Читаем Хлыст полностью

Между тем Пушкин в свои последние годы, наполненные разочарованием в романтизме и занятиями историей, написал чрезвычайной силы предупреждение против того, что составит самую суть русского народничества: стихотворение «Не дай мне Бог сойти с ума». Поэт был бы рад расстаться с разумом и пуститься в темный лес; он там пел бы в бреду, слушал волны, и небеса были бы пусты — пересказывает автор столь знакомые мечты. Но этот путь самоубийственен; уведя от культуры, он разлучит с тем, что есть прекрасного в природе, и столкнет с худшим злом, которое есть в людях и власти.

А ночью слышать буду яНе голос яркий соловья,Не шум глухой дубров —А крик товарищей моих,Да брань смотрителей ночных […]

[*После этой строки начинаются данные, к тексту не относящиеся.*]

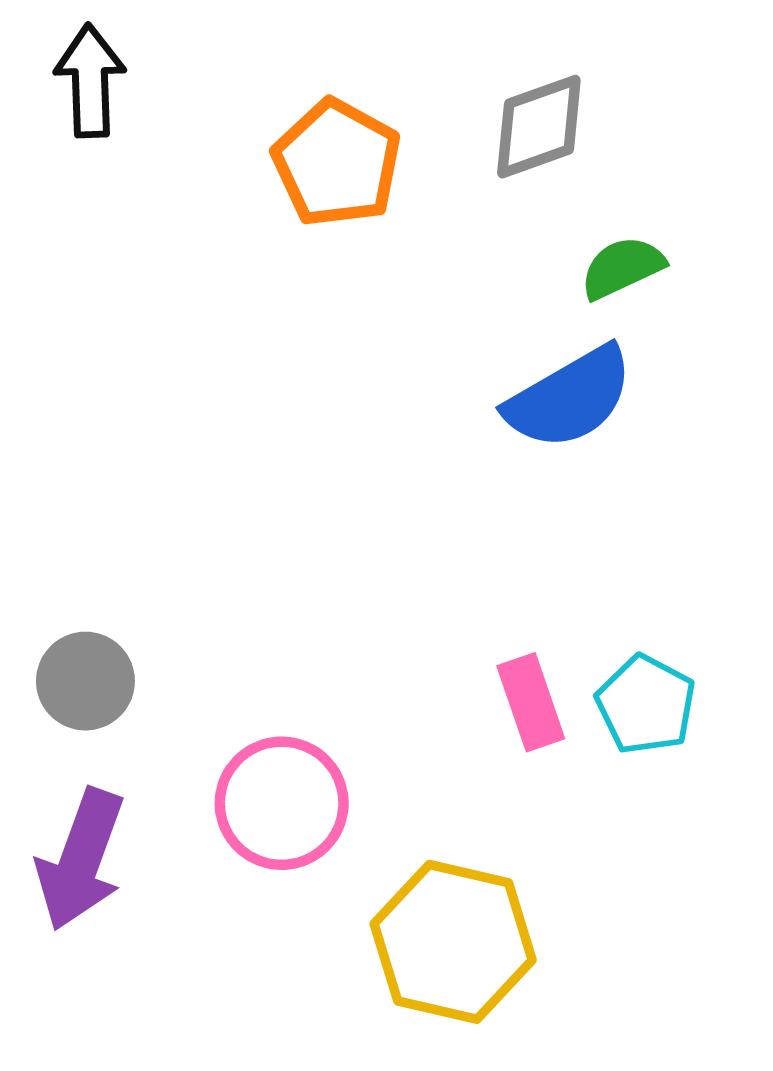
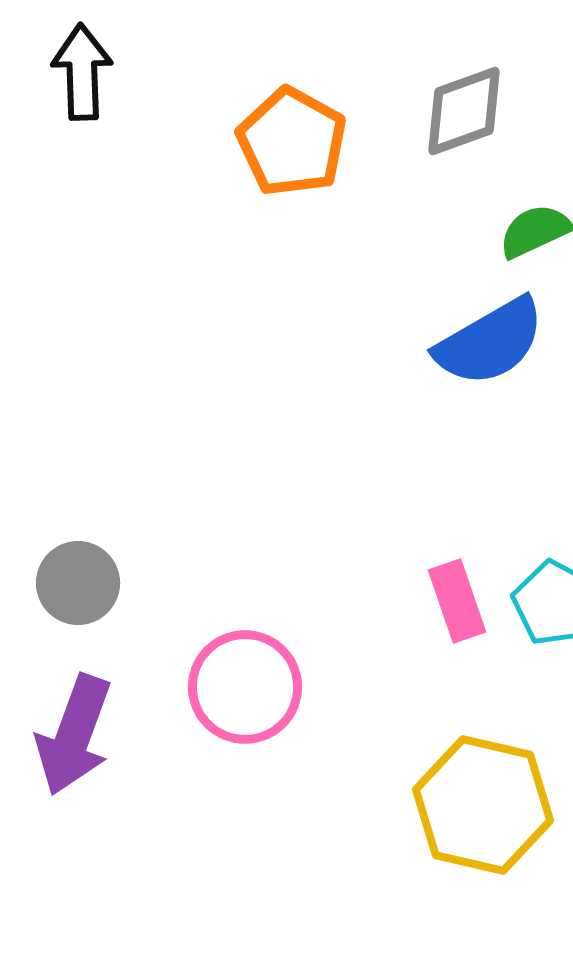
yellow hexagon: (453, 942) -> (483, 805), moved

Мережковский интерпретировал это стихотворение как первооткрытие «русского возвращения к природе — русского бунта против культуры»[375], и отсюда производил позднейшее развитие темы вплоть до Толстого. Кажется, однако, что Мережковский проигнорировал ключевую интонацию, с которой Пушкин писал эти стихи: мольбу о том, чтобы возвращение к природе не состоялось.

Демоническое

В Демоне Лермонтова мистическая драма развертывается еще в одном измерении. На месте серафима из пушкинского Пророка, посредника между высшей и низшей сферами, оказывается демон, в прошлом «чистый херувим». Его сущность не ясна: он не бог и не человек, но наверняка мужчина. Он воплощает в себе мужское начало культуры, которое своим вторжением губит женское, природное начало. Пространство между полами оказывается параллельно пространствам между небом и землей и между культурой и природой[376]. Фундаментальные оппозиции конвергируют так, что ‘сверхъестественное’ сближается с ‘мужским’ и ‘культурным’, ‘естественное’ с ‘женским’ и ‘природным’. Впрочем, лермонтовский Демон, в отличие от многих его последователей, «сеял зло без наслажденья». Вот он обозревает прекрасную природу вместе с утопическим народом: «счастливый, пышный край земли», где пенье соловьев сливается с пением красавиц, развесистые чинары уподобляются сеням дома, а «стозвучный говор голосов» только запятой отделен от «дыханья тысячи растений». Но в Демоне, сыне власти и носителе культуры, «природы блеск» не возбуждает «новых чувств». На это способна женщина, олицетворяющая народ и природу одновременно. Демон созерцает ее сверху, с небесной позиции всевидения; акт зрения преображает его, он возвращается к своей подлинной сущности херувима:

В нем чувство вдруг заговорилоРодным когда-то языком.То был ли признак возрожденья?[377]

Но он хочет большего — не зрения, а осязания; его касания и лобзания убивают красавицу. Если пушкинский Пророк после телесного контакта с серафимом остался живым и преображенным, то Тамара после контакта с Демоном безнадежно мертва.

На рубеже нового века этот сюжет Лермонтова был визуализирован кистью Врубеля и обрел новую жизнь. Он давал образ главной тревоги эпохи, суммировал ее истерическую мифологию[378]. Демоны, вампиры, дракулы, джеки-потрошители олицетворяли мужскую силу, соблазняющую женщину и убивающую ее самой своей любовью[379]. Любовь опасна, она ведет к смерти. Но теперь вечный эротический сюжет использовался для освоения новых реальностей, мистических и политических. Евгений Иванов в 1905 году искал плавный переход между двумя любимыми им образами, евангельского Христа и лермонтовского Демона:

Представьте себе, если бы мы по-человечески всем сочувствовали, […] впитывали бы в себя все скорби мира, как губка впитывает воду в себя, — представьте как бы исказилось […] наше лицо […] и не стало ли бы оно лицом Демона. […] Лицо Бого-человека, прошедшего ад, не сродни ли было лицу обожженного адом Демона?[380]